EXTINCTION WILL FIND YOU

THE SACRIFICE BEGINS

The Movie:

On October 14, 2008, Lionsgate, the home video distributor of quite a lot of low budget horror films, released a series of eight movies under the banner Ghost House Underground. The packaging of each disc included a clear plastic slipcover with the Ghost House Underground logo emblazoned on the right and a screaming skull underneath. It looked garish but admittedly kind of cool too. To be honest, these flicks seemed a lot like another round of After Dark Horrorfest movies (which Lionsgate also distributes).

It's now a year later, and Lionsgate has seen fit to resurrect this line (with its cool slipcovers intact) for a quartet of new releases due October 6, 2009 on both DVD and Blu-ray. Their website is located at http://ghosthouseunderground.com/ . The Thaw is one of the four titles to be made available this year.

A summary of The Thaw will likely make it sound like yet another in a long, long line of Sci-Fi Channel (well, SyFy now) low-budget creature feature tedium. Thanks to global warming, a wooly mammoth is discovered in the receding ice by a scientist (Val Kilmer) and his team stationed in a remote corner of northern Canada. Unfortunately, this extinct animal was infested with a long-dormant parasite which somehow managed to stay alive for all these centuries in ice. As luck would have it, humans are perfect hosts for these creatures - and a quartet of college students, including the scientist's estranged daughter, have arrived to the remote station to provide some additional fodder for the fast-moving critters. And yes, the typical blood-drenched B-movie mayhem ensues.

Unlike the typical SyFy movie-of-the-week, however, The Thaw comes across much more competently - and it proves to be surprisingly entertaining, despite its clichéd genre roots. I primarily credit two things.

First, the acting is fairly decent. Kilmer's performance in the role of the scientist is appropriately off-kilter. As the movie's opening credits sequence suggests, while his character has a strong public persona, he's actually got some nefarious motivation behind what he does. Martha MacIsaac (Superbad and the remake of The Last House on the Left) is convincing as the feisty daughter, and the rest of the cast are competent as well. No hammy histrionics from the actors here.

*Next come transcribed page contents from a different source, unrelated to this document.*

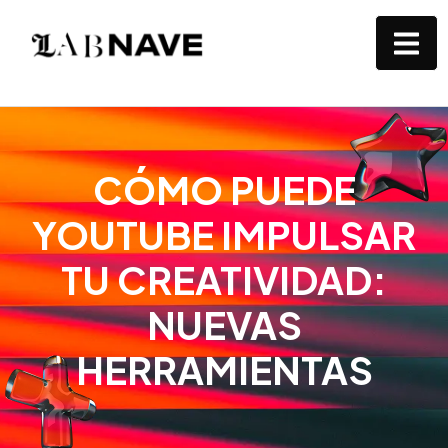
CÓMO PUEDE
YOUTUBE IMPULSAR
TU CREATIVIDAD:
NUEVAS
HERRAMIENTAS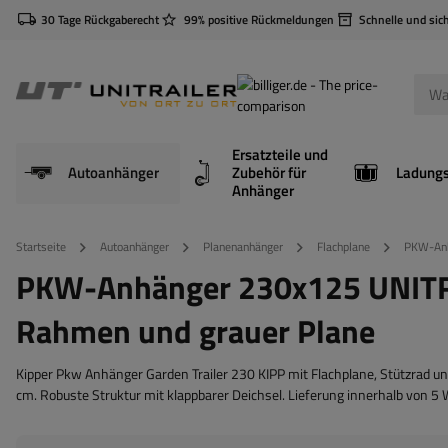
30 Tage Rückgaberecht
99% positive Rückmeldungen
Schnelle und sic
Ersatzteile und
Autoanhänger
Zubehör für
Anhänger
Startseite
Autoanhänger
Planenanhänger
Flachplane
PKW-Anh
PKW-Anhänger 230x125 UNITR
Rahmen und grauer Plane
Kipper Pkw Anhänger Garden Trailer 230 KIPP mit Flachplane, Stützrad u
cm. Robuste Struktur mit klappbarer Deichsel. Lieferung innerhalb von 5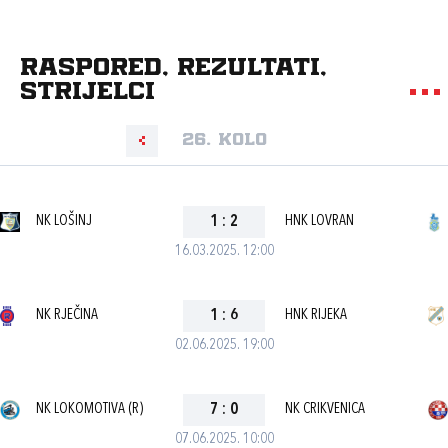
Raspored, rezultati,
strijelci
26. kolo
NK LOŠINJ
1
:
2
HNK LOVRAN
16.03.2025. 12:00
NK RJEČINA
1
:
6
HNK RIJEKA
02.06.2025. 19:00
NK LOKOMOTIVA (R)
7
:
0
NK CRIKVENICA
07.06.2025. 10:00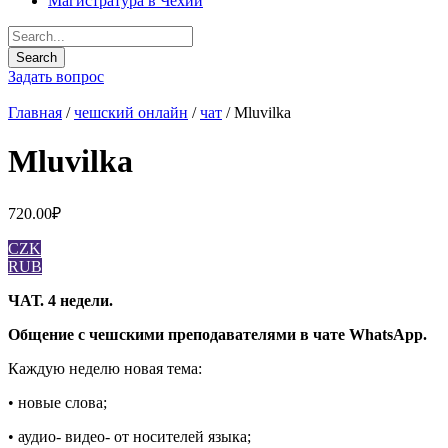
Магистратура в Чехии
Задать вопрос
Главная
/
чешский онлайн
/
чат
/ Mluvilka
Mluvilka
720.00
₽
CZK
RUB
ЧАТ. 4 недели.
Общение с чешскими преподавателями в чате WhatsApp.
Каждую неделю новая тема:
• новые слова;
• аудио- видео- от носителей языка;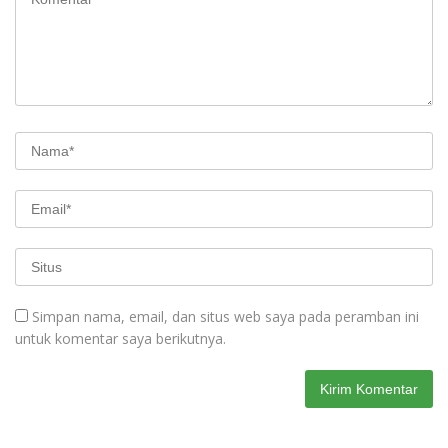
Simpan nama, email, dan situs web saya pada peramban ini
untuk komentar saya berikutnya.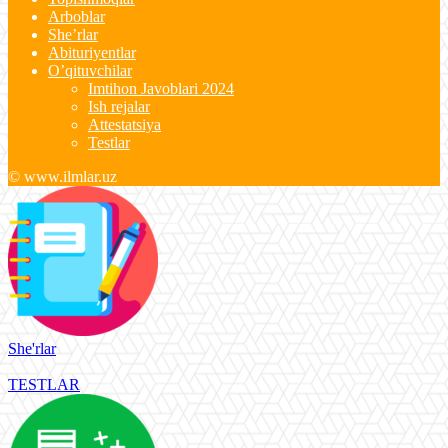
Arboblar
She’rlar
Abituriyentlar
O’qituvchilar
Imtihon Javoblari 2024
Ish rejalar
Attestatsiya
Testlar
© www.ilmlar.uz
She'rlar
TESTLAR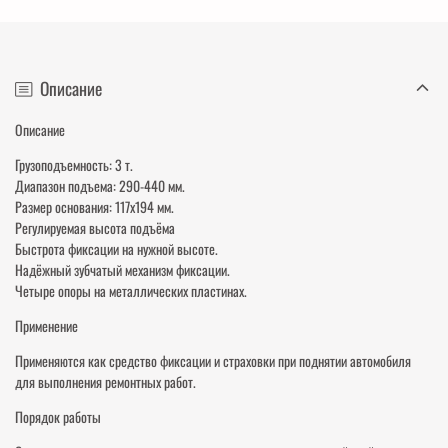
Описание
Описание
Грузоподъемность: 3 т.
Диапазон подъема: 290-440 мм.
Размер основания: 117х194 мм.
Регулируемая высота подъёма
Быстрота фиксации на нужной высоте.
Надёжный зубчатый механизм фиксации.
Четыре опоры на металлических пластинах.
Применение
Применяются как средство фиксации и страховки при поднятии автомобиля
для выполнения ремонтных работ.
Порядок работы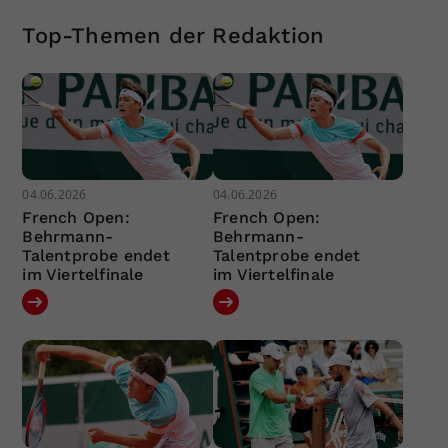
Top-Themen der Redaktion
04.06.2026
04.06.2026
French Open:
French Open:
Behrmann-
Behrmann-
Talentprobe endet
Talentprobe endet
im Viertelfinale
im Viertelfinale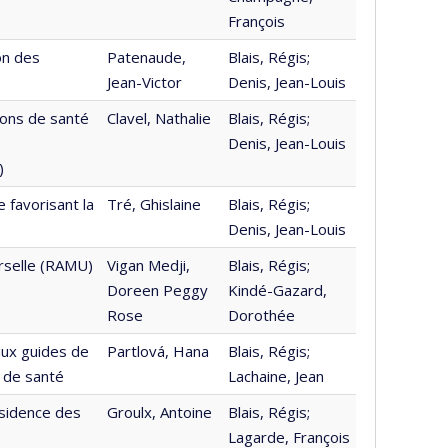
François
on des
Patenaude,
Blais, Régis;
Jean-Victor
Denis, Jean-Louis
ions de santé
Clavel, Nathalie
Blais, Régis;
Denis, Jean-Louis
)
 favorisant la
Tré, Ghislaine
Blais, Régis;
Denis, Jean-Louis
erselle (RAMU)
Vigan Medji,
Blais, Régis;
Doreen Peggy
Kindé-Gazard,
Rose
Dorothée
aux guides de
Partlová, Hana
Blais, Régis;
s de santé
Lachaine, Jean
ésidence des
Groulx, Antoine
Blais, Régis;
Lagarde, François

Second, director and co-writer Mark A Lewis takes full advantage of the location: British Columbia. This movie has an air of authenticity to it. The research facility feels isolated thanks to the area's solitary vistas of undeveloped land, and this helps heighten the ominous portent of the film's proceedings. In this respect, the film is reminiscent of the two version of The Thing.

All in all, The Thaw won't go down in the annals of great horror filmmaking. But, despite its well-worn science fiction premise of a resurrected prehistoric threat to humanity's existence, the movie is produced well - and it manages to be entertaining. Recommended.

The DVD

Video:

Lionsgate gives The Thaw an anamorphic widescreen presentation with a 2.35:1 aspect ratio. The image had strong details, although colors appeared slightly faded. The latter may have been a stylistic choice, but it would have been nice to have a richer color palette for the location footage.

Sound:

The sole audio track is an English language Dolby Digital 5.1 affair. Dialogue was always clear. The mix wasn't especially dynamic, but this movie didn't offer a lot in the way of sound effects to warrant it.

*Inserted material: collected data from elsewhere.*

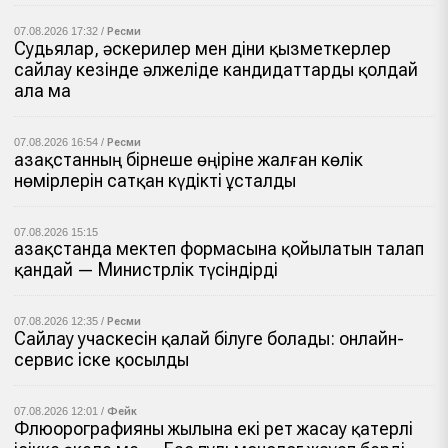
07.08.2026 17:32 /
Ресми
Судьялар, әскерилер мен діни қызметкерлер
сайлау кезінде әлжеліде кандидаттарды қолдай
ала ма
07.08.2026 16:54 /
Ресми
Қазақстанның бірнеше өңіріне жалған көлік
нөмірлерін сатқан күдікті ұсталды
07.08.2026 15:15
Қазақстанда мектеп формасына қойылатын талап
қандай — Министрлік түсіндірді
07.08.2026 12:35 /
Ресми
Сайлау учаскесін қалай білуге болады: онлайн-
сервис іске қосылды
07.08.2026 12:01 /
Фейк
Флюорографияны жылына екі рет жасау қатерлі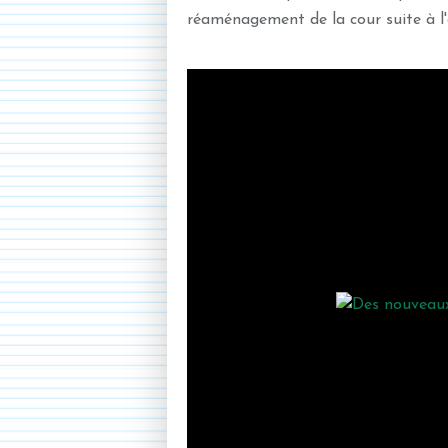
réaménagement de la cour suite à l'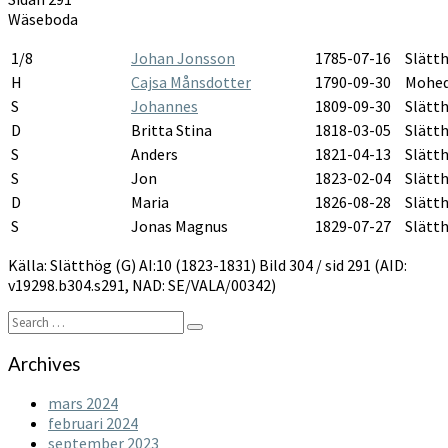
1823-
Wäseboda
1830
1/8
Johan Jonsson
1785-07-16
Slätt
H
Cajsa Månsdotter
1790-09-30
Mohe
S
Johannes
1809-09-30
Slätt
D
Britta Stina
1818-03-05
Slätt
S
Anders
1821-04-13
Slätt
S
Jon
1823-02-04
Slätt
D
Maria
1826-08-28
Slätt
S
Jonas Magnus
1829-07-27
Slätt
Källa: Slätthög (G) AI:10 (1823-1831) Bild 304 / sid 291 (AID:
v19298.b304.s291, NAD: SE/VALA/00342)
Search
Search
for:
Archives
mars 2024
februari 2024
september 2023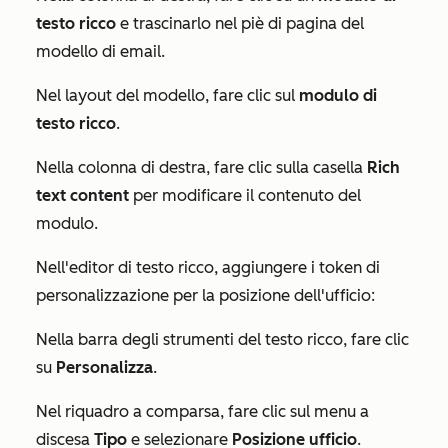
testo ricco
e trascinarlo nel piè di pagina del
modello di email.
Nel layout del modello, fare clic sul
modulo di
testo ricco
.
Nella colonna di destra, fare clic sulla casella
Rich
text content
per modificare il contenuto del
modulo.
Nell'editor di testo ricco, aggiungere i token di
personalizzazione per la posizione dell'ufficio:
Nella barra degli strumenti del testo ricco, fare clic
su
Personalizza
.
Nel riquadro a comparsa, fare clic sul menu a
discesa
Tipo
e selezionare
Posizione ufficio
.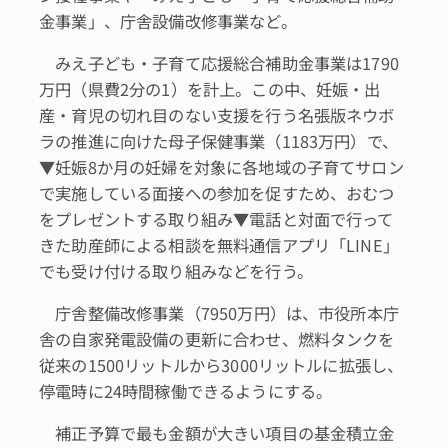
金事業」、庁舎設備改修事業など。
みえ子ども・子育て応援総合補助金事業は1790
万円（県費2分の1）を計上。この中、妊娠・出
産・育児の切れ目のない支援を行う名張版ネウボ
ラの推進に向けた母子保健事業（1183万円）で、
▼妊娠8か月の妊婦を対象に各地域の子育てサロン
で実施している面接への参加を促すため、おむつ
をプレゼントする取り組み▼電話と対面で行って
きた助産師による相談を無料通信アプリ「LINE」
でも受け付ける取り組みなどを行う。
庁舎整備改修事業（7950万円）は、市役所本庁
舎の自家発電設備の更新に合わせ、燃料タンクを
従来の1500リットルから3000リットルに拡張し、
停電時に24時間稼働できるようにする。
補正予算で最も金額が大きい項目の基金積立金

Optional subtitles are available in English and Spanish.

Extras:

Ads for the original Ghost House Underground titles and the website Break.com, as well as trailers for The Children, Offspring, and Seventh Moon, precede the main menu. They're available collectively in an Also From Lionsgate link in the Special Features submenu, which also sports a separate link for a trailer of The Thaw.

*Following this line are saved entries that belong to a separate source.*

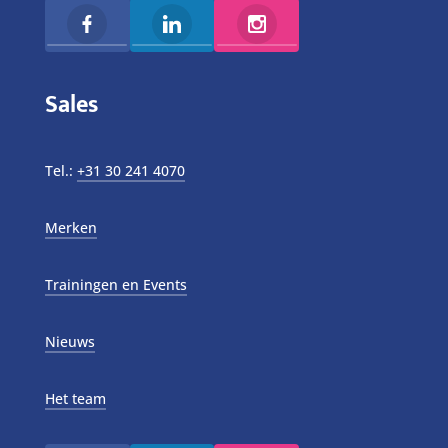
Sales
Tel.:
+31 30 241 4070
Merken
Trainingen en Events
Nieuws
Het team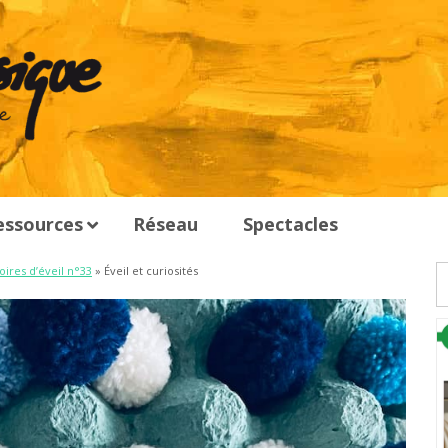
essources
Réseau
Spectacles
oires d’éveil n°33
» Éveil et curiosités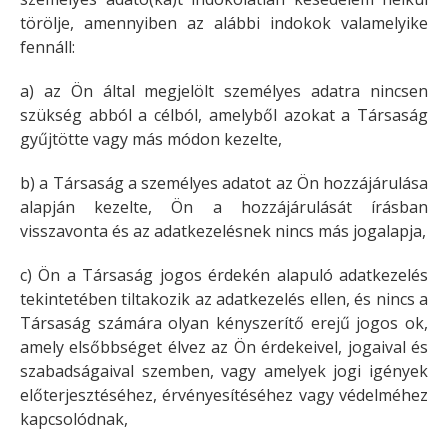
törölje, amennyiben az alábbi indokok valamelyike
fennáll:
a) az Ön által megjelölt személyes adatra nincsen
szükség abból a célból, amelyből azokat a Társaság
gyűjtötte vagy más módon kezelte,
b) a Társaság a személyes adatot az Ön hozzájárulása
alapján kezelte, Ön a hozzájárulását írásban
visszavonta és az adatkezelésnek nincs más jogalapja,
c) Ön a Társaság jogos érdekén alapuló adatkezelés
tekintetében tiltakozik az adatkezelés ellen, és nincs a
Társaság számára olyan kényszerítő erejű jogos ok,
amely elsőbbséget élvez az Ön érdekeivel, jogaival és
szabadságaival szemben, vagy amelyek jogi igények
előterjesztéséhez, érvényesítéséhez vagy védelméhez
kapcsolódnak,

More significant extras include a fairly standard Behind the Scenes (13:25) featurette with soundbyte comments from the cast and crew intermixed with shots of the film and its making.

A rather lame extra called Ghost House Micro Videos (2:54) offers trailer footage from these new Ghost House Underground titles set to the music of heavy metal bands. Yawn.

Final Thoughts:

A good cast and nice location footage of British Columbia compensate for a clichéd concept and routine script. The Thaw is a modestly successful fright flick and comes recommended.